-- Task inputs follows --

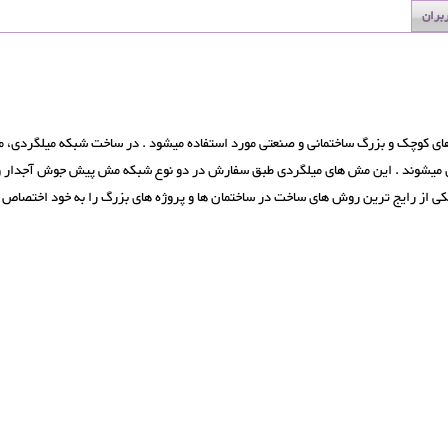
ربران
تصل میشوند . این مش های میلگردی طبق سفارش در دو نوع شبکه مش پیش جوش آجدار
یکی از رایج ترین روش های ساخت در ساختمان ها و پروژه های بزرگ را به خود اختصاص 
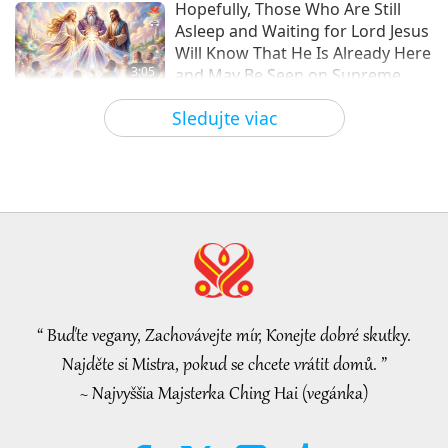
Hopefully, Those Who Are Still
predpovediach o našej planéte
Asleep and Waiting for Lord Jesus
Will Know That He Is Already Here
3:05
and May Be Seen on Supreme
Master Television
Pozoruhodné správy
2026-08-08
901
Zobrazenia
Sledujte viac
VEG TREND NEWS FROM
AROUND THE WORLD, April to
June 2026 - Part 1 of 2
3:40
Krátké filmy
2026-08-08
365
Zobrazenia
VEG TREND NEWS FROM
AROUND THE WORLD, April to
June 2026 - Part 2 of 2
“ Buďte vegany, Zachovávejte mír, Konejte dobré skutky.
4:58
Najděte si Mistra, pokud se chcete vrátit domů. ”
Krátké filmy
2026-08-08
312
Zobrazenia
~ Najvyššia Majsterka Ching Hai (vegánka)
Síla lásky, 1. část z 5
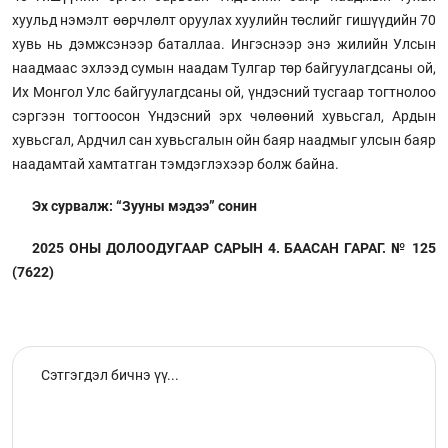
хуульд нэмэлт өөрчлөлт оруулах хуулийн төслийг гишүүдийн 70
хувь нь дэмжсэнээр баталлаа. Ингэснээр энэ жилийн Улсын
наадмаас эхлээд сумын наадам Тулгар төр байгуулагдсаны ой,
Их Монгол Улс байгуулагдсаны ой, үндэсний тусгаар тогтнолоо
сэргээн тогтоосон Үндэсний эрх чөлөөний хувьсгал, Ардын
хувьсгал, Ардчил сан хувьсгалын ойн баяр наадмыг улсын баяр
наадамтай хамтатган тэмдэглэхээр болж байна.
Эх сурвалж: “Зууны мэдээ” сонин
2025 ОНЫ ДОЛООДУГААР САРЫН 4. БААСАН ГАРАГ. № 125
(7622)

-- Task inputs concluded --

What you will do => Copy exactly, and copy nothing else: the lines from the start of the data above through the line that holds "Sledujte viac". The pictures stay out.

Written solution =>
ربران
تصل میشوند . این مش های میلگردی طبق سفارش در دو نوع شبکه مش پیش جوش آجدار
یکی از رایج ترین روش های ساخت در ساختمان ها و پروژه های بزرگ را به خود اختصاص 
Hopefully, Those Who Are Still
predpovediach o našej planéte
Asleep and Waiting for Lord Jesus
Will Know That He Is Already Here
3:05
and May Be Seen on Supreme
Master Television
Pozoruhodné správy
2026-08-08
901
Zobrazenia
Sledujte viac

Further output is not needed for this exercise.